Since the end of the recession three years ago, 300,000 educators have lost their jobs—7,000 in the last month alone, according to a new White House report.  These startling numbers have led the Obama administration to sound the alarm on education spending cuts across the country.

In Investing in Our Future: Returning Teachers to the Classroom, the White House highlights some of the financial woes of many school systems: 292 took drastic measures, such as shortening the school week to 4 days, eliminating full-day kindergarten, and laying off hundreds of thousands of teachers to remain financially solvent.

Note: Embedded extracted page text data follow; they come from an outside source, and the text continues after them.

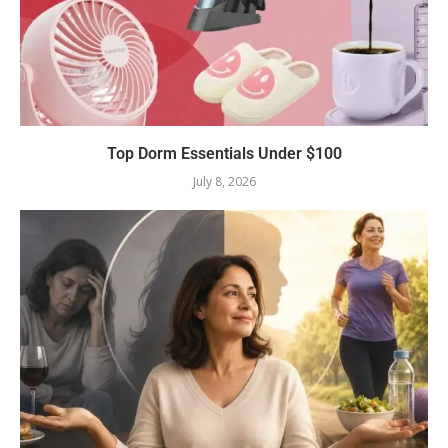
Top Dorm Essentials Under $100
July 8, 2026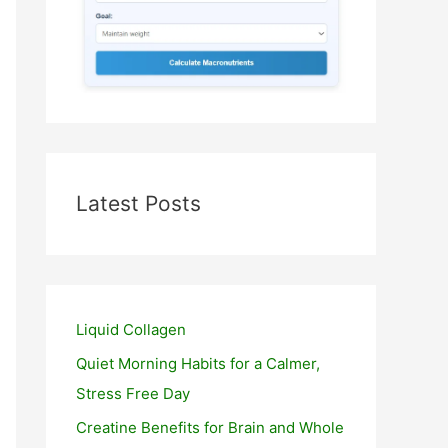
Latest Posts
Liquid Collagen
Quiet Morning Habits for a Calmer,
Stress Free Day
Creatine Benefits for Brain and Whole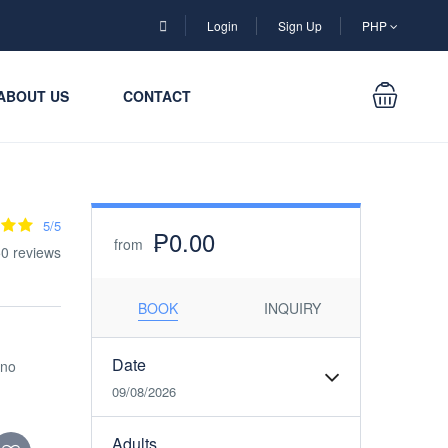
Login
Sign Up
PHP
ABOUT US
CONTACT
5/5
₱0.00
from
0 reviews
BOOK
INQUIRY
Date
ino
09/08/2026
Adults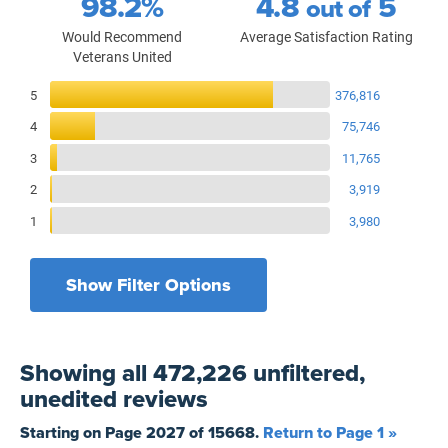
98.2%
4.8
5
out of
Would Recommend
Average Satisfaction Rating
Veterans United
Reviews Breakdown
5
376,816
4
75,746
3
11,765
2
3,919
1
3,980
Show Filter Options
Filters by recency
Filters by state
All States
All Time
Showing
all 472,226 unfiltered,
Filters by branch of service
Yesterday
All Military Branches
unedited
reviews
Filters by type of loan
7 Days
Home Purchase
Starting on Page
2027
of
15668
.
Return to Page 1 »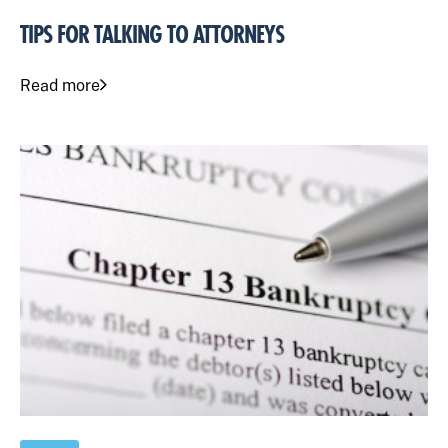
TIPS FOR TALKING TO ATTORNEYS
Read more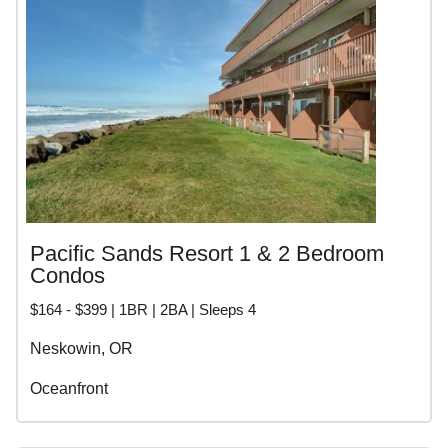
Pacific Sands Resort 1 & 2 Bedroom
Condos
$164 - $399 | 1BR | 2BA | Sleeps 4
Neskowin, OR
Oceanfront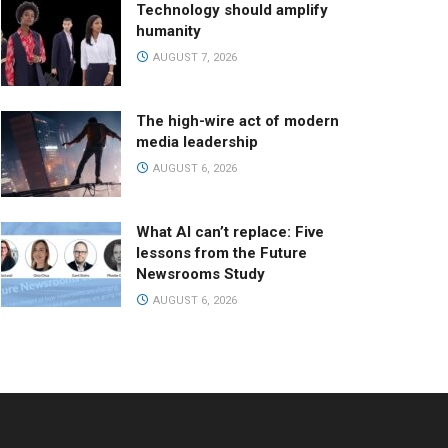
Technology should amplify
humanity
AUGUST 7, 2026
The high-wire act of modern
media leadership
AUGUST 6, 2026
What AI can’t replace: Five
lessons from the Future
Newsrooms Study
AUGUST 6, 2026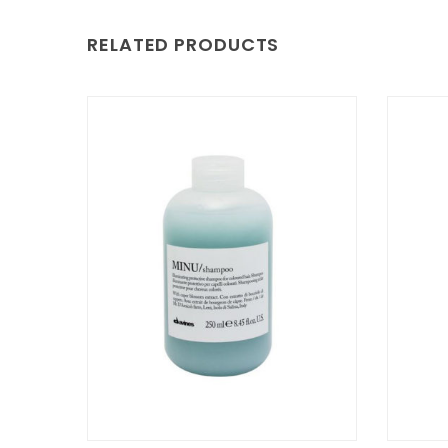
RELATED PRODUCTS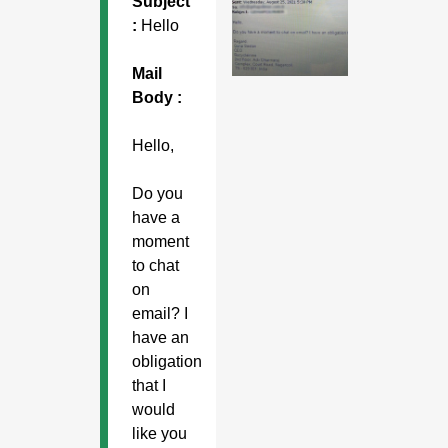
Subject
:
Hello
Mail
Body :
Hello,
Do you
have a
moment
to chat
on
email? I
have an
obligation
that I
would
like you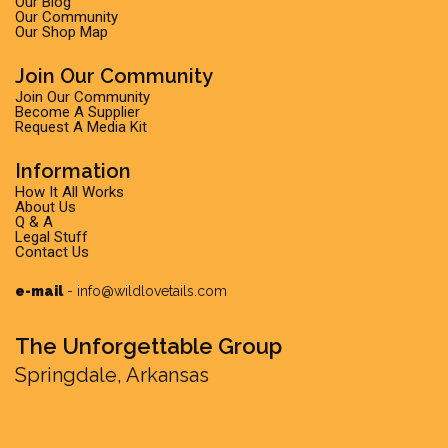
Our Blog
Our Community
Our Shop Map
Join Our Community
Join Our Community
Become A Supplier
Request A Media Kit
Information
How It All Works
About Us
Q & A
Legal Stuff
Contact Us
e-mail
-
info@wildlovetails.com
The Unforgettable Group
Springdale, Arkansas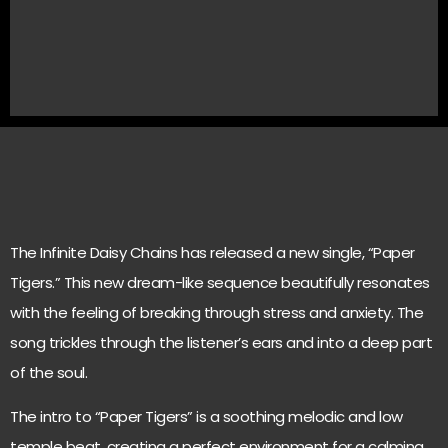
The Infinite Daisy Chains has released a new single, “Paper
Tigers.” This new dream-like sequence beautifully resonates
with the feeling of breaking through stress and anxiety. The
song trickles through the listener’s ears and into a deep part
of the soul.
The intro to “Paper Tigers” is a soothing melodic and low
temple beat, creating a perfect environment for a calming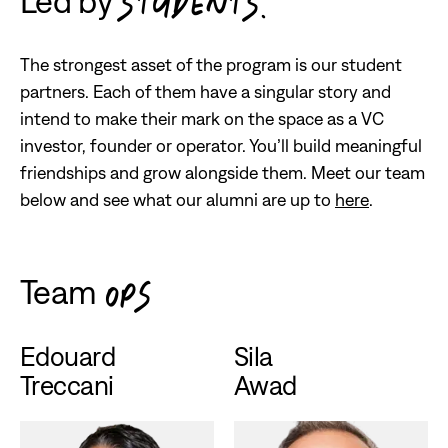
Led by
STUDENTS.
The strongest asset of the program is our student
partners. Each of them have a singular story and
intend to make their mark on the space as a VC
investor, founder or operator. You’ll build meaningful
friendships and grow alongside them. Meet our team
below and see what our alumni are up to
here
.
Team
OPS
Edouard
Sila
Treccani
Awad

This report is the first to comprehensively tally the cumulative effects of teacher layoffs on class size over the last few years. In his remarks about the report, President Obama reflected on how these changes have negatively impacted America’s competitive advantage: “At a time when the rest of the world is racing to out-educate America, these cuts force our kids into crowded classrooms, cancel programs for preschoolers and kindergarteners, and shorten the school week and the school year.  That’s the opposite of what we should be doing as a country.”

Education Secretary Arne Duncan has noted that in re-writing NCLB, the administration supports “shirting away from class-sized based reduction that is not evidence-based,” and noted that high-performing school systems in Asia have larger class sizes.

Some are questioning whether the Administration’s rhetoric stems from campaign-consciousness, or whether education is coming into its own as an important social and political issue that the next administration will be willing to address.